— HOW TO COMPLETE THIS TASK —
From the line containing "PDF (Português (Brasil)) (370, 686)" through the last line of the entries below, repeat each line word for word and leave out the rest.

— DATASET —
>>>>>

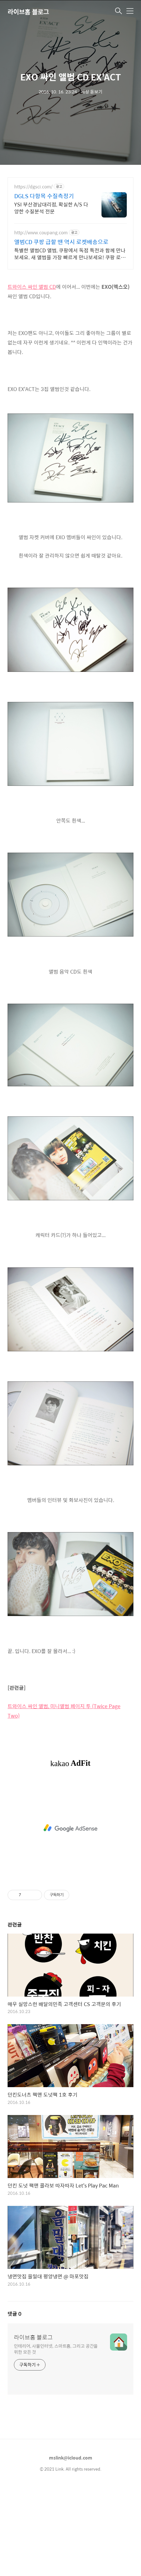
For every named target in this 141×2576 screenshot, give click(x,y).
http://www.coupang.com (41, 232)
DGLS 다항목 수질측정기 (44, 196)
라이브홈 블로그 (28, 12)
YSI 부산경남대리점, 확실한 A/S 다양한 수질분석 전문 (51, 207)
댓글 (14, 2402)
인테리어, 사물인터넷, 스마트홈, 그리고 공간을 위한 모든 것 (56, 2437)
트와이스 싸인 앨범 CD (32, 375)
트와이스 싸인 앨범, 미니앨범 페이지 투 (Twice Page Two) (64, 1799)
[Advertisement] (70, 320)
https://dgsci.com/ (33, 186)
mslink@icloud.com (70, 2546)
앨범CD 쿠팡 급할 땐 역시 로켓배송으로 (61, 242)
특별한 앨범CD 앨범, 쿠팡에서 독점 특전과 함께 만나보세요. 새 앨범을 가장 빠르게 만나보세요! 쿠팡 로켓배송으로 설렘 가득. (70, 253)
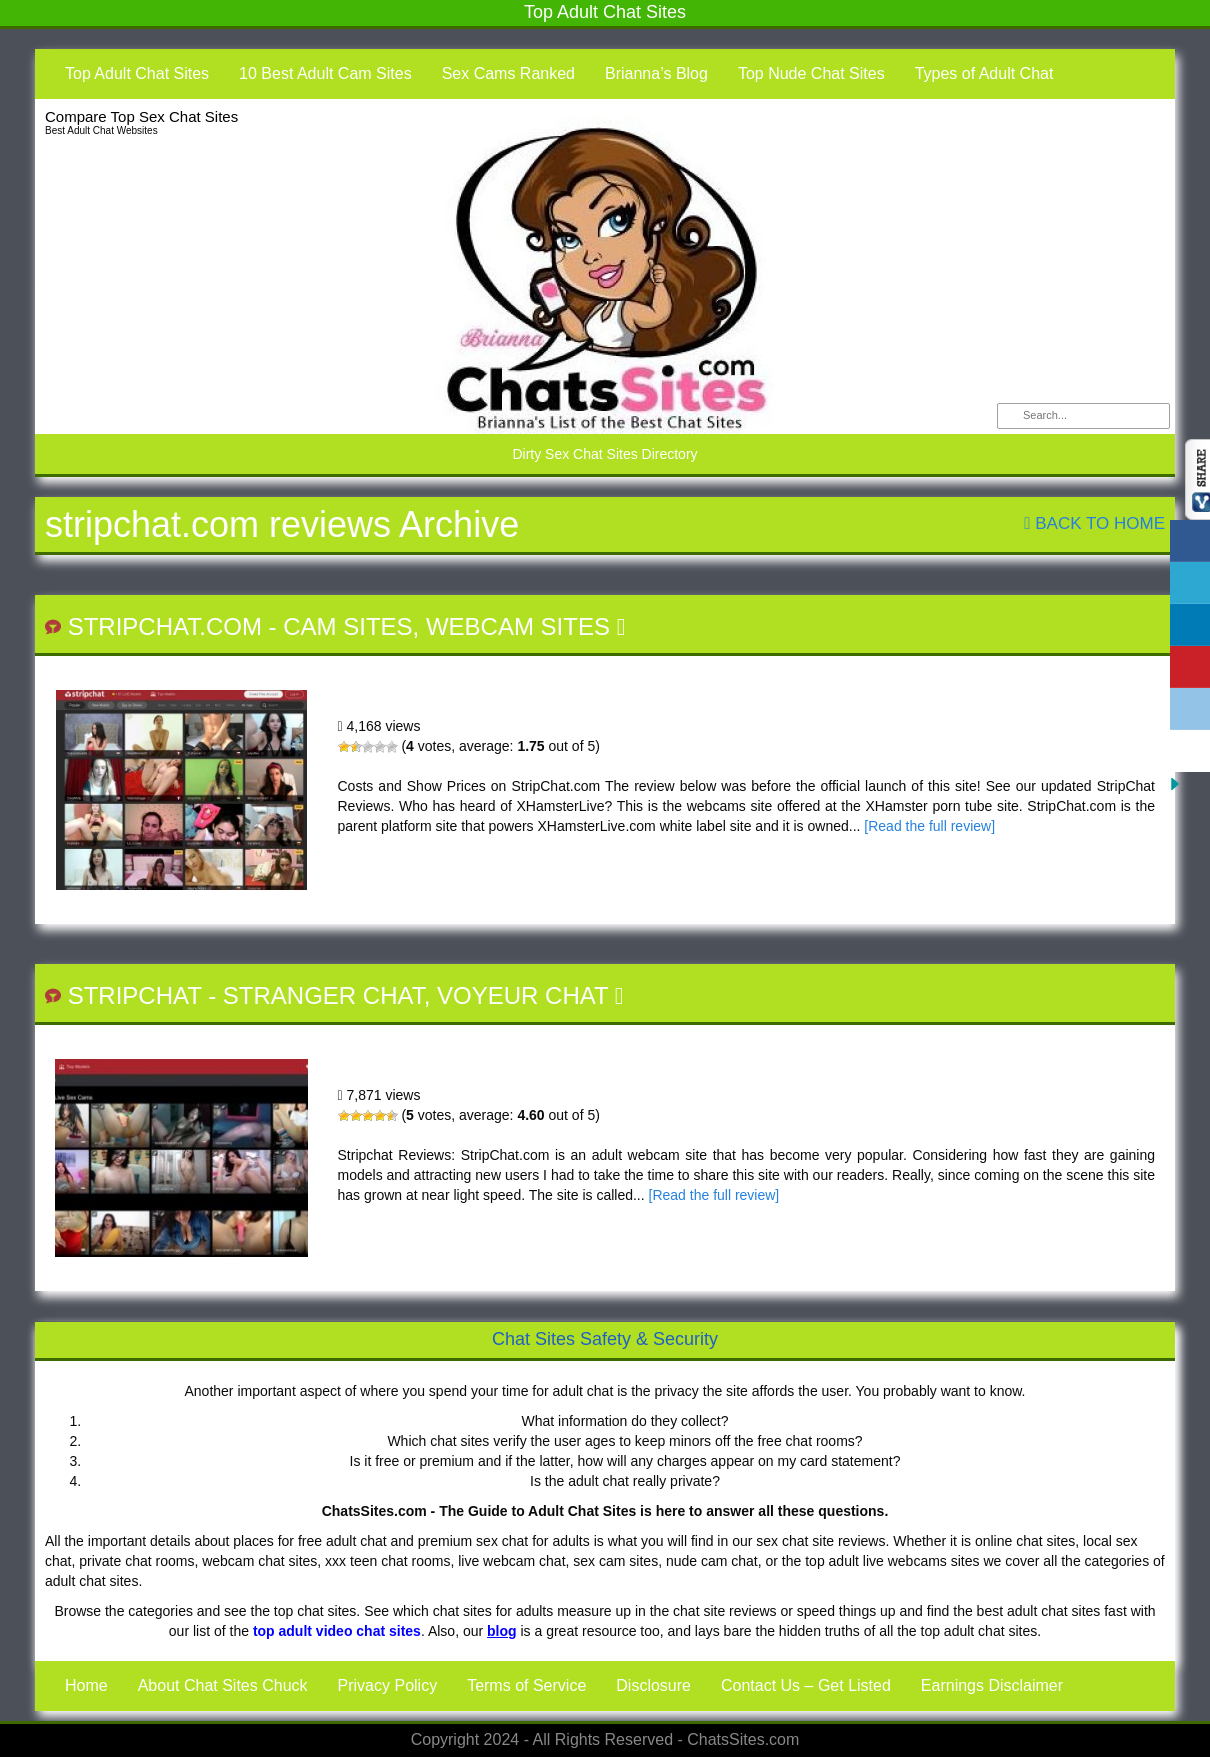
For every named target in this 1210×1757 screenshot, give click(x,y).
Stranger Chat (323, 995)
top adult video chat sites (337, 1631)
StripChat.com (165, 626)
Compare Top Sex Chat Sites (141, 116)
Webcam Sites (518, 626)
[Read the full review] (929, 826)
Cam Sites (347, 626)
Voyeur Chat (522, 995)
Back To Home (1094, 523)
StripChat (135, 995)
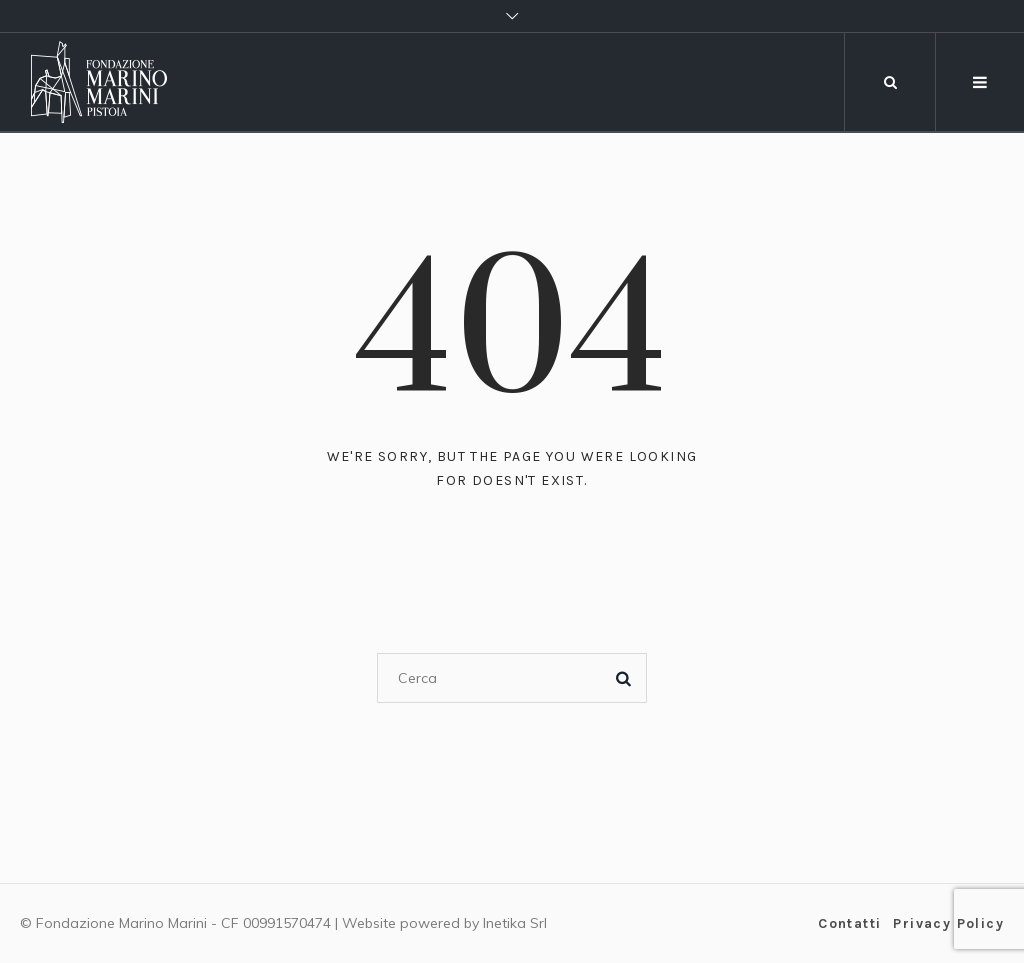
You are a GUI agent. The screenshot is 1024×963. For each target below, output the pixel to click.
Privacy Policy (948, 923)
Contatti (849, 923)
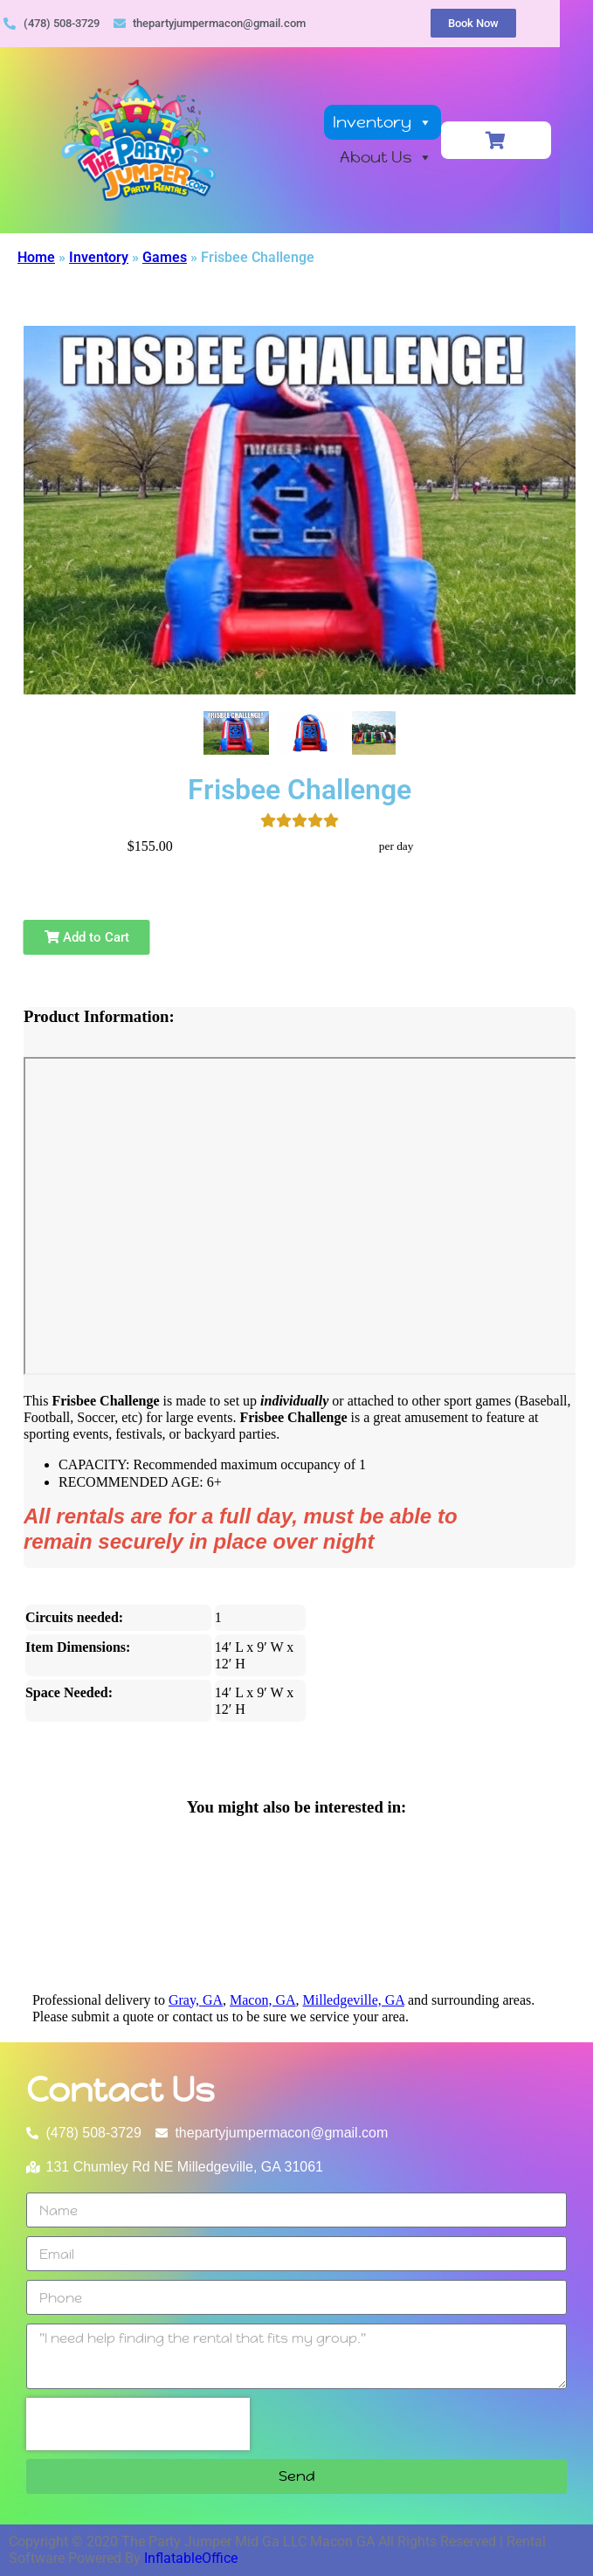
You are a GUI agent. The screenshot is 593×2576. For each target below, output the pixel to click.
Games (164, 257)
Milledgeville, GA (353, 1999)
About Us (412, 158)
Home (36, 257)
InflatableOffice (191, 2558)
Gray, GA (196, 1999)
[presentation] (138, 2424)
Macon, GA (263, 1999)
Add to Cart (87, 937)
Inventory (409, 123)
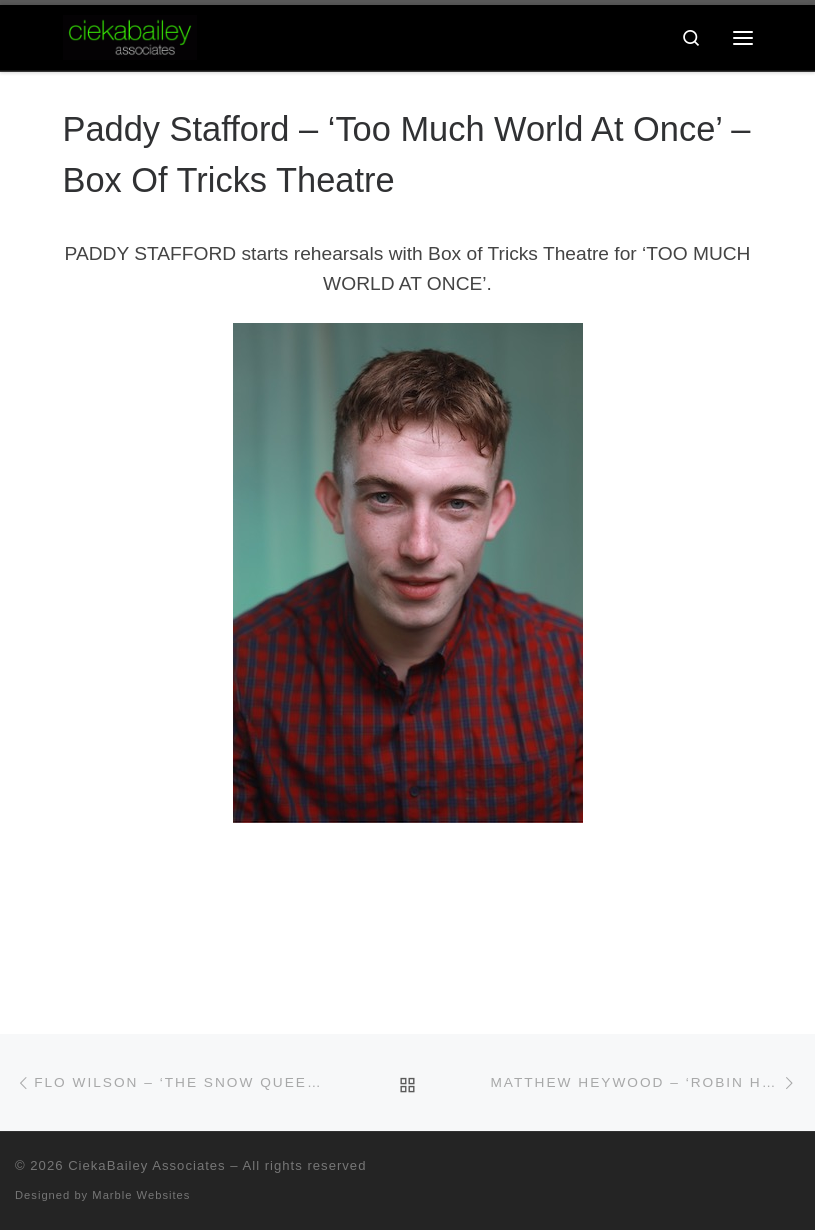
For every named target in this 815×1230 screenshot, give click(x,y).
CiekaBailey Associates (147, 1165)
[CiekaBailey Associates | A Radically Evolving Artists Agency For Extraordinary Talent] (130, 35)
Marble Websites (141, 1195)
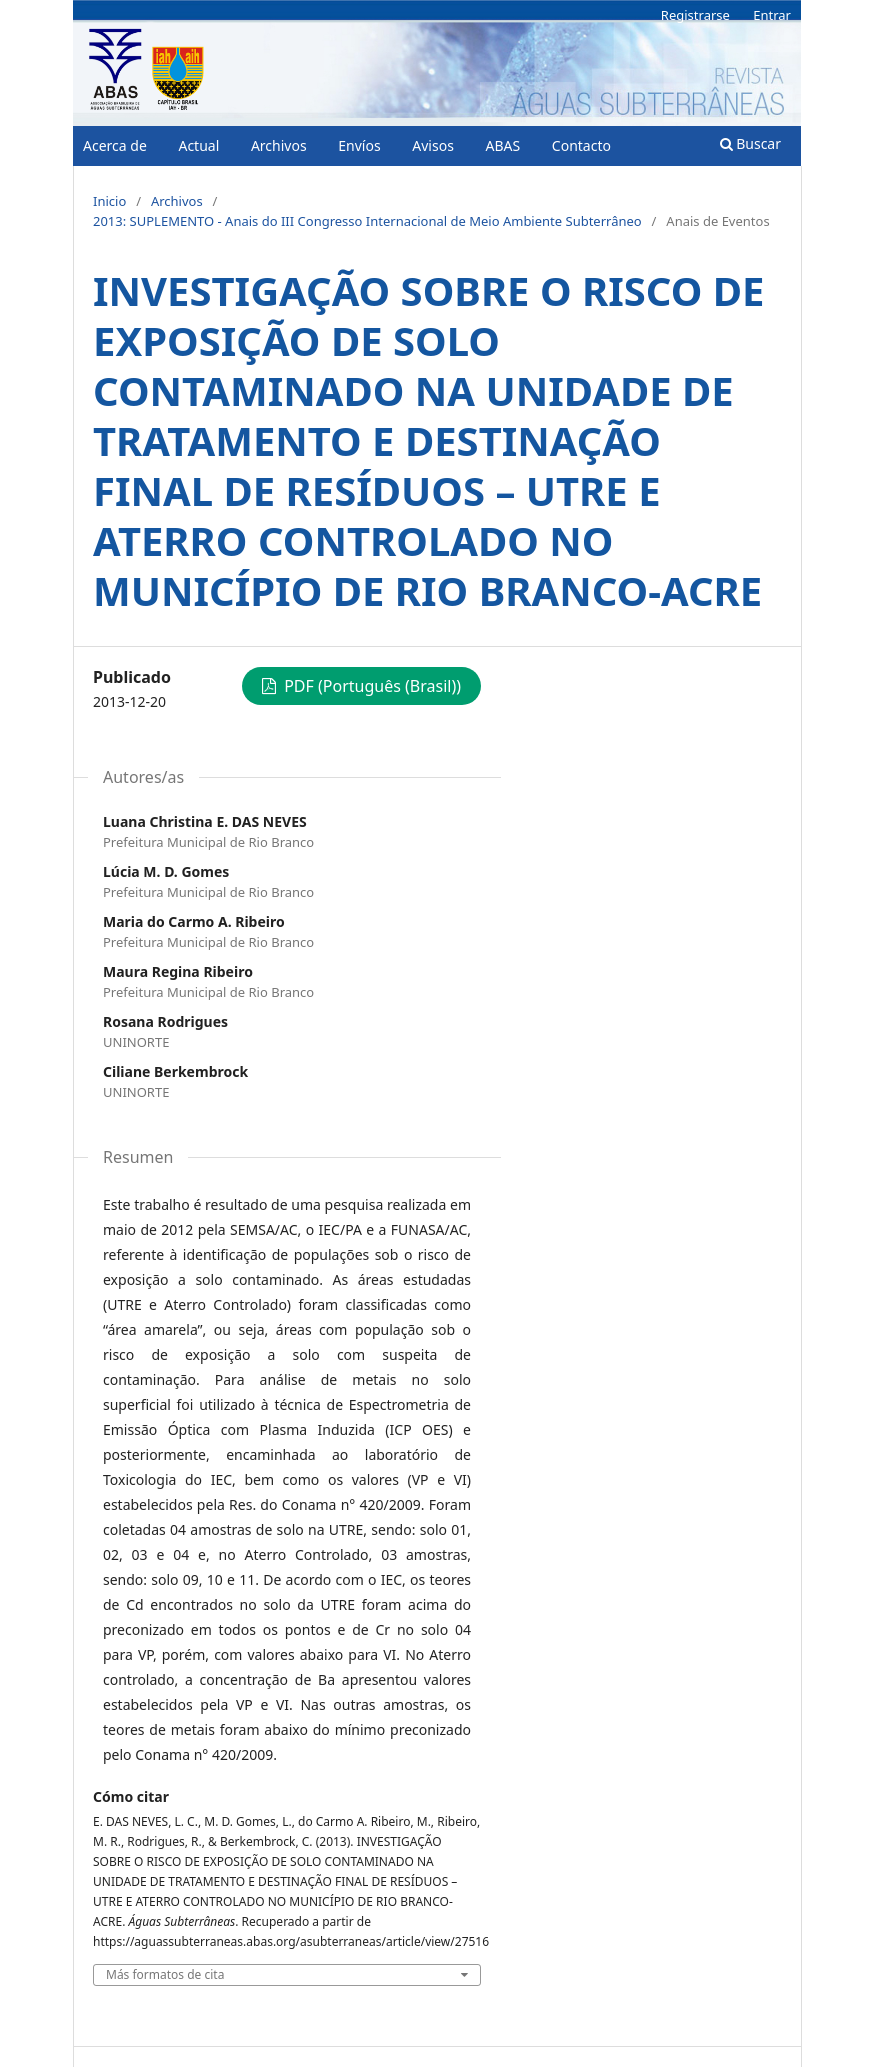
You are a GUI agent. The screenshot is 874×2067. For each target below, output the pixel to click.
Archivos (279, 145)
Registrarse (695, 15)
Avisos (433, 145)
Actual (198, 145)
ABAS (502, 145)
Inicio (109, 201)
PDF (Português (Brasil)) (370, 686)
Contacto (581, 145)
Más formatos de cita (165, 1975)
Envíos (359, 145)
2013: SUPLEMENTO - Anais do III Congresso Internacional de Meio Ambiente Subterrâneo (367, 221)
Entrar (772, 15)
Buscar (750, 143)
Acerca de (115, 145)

<<<<<

— WRITTEN SOLUTION —
PDF (Português (Brasil)) (370, 686)
Contacto (581, 145)
Más formatos de cita (165, 1975)
Envíos (359, 145)
2013: SUPLEMENTO - Anais do III Congresso Internacional de Meio Ambiente Subterrâneo (367, 221)
Entrar (772, 15)
Buscar (750, 143)
Acerca de (115, 145)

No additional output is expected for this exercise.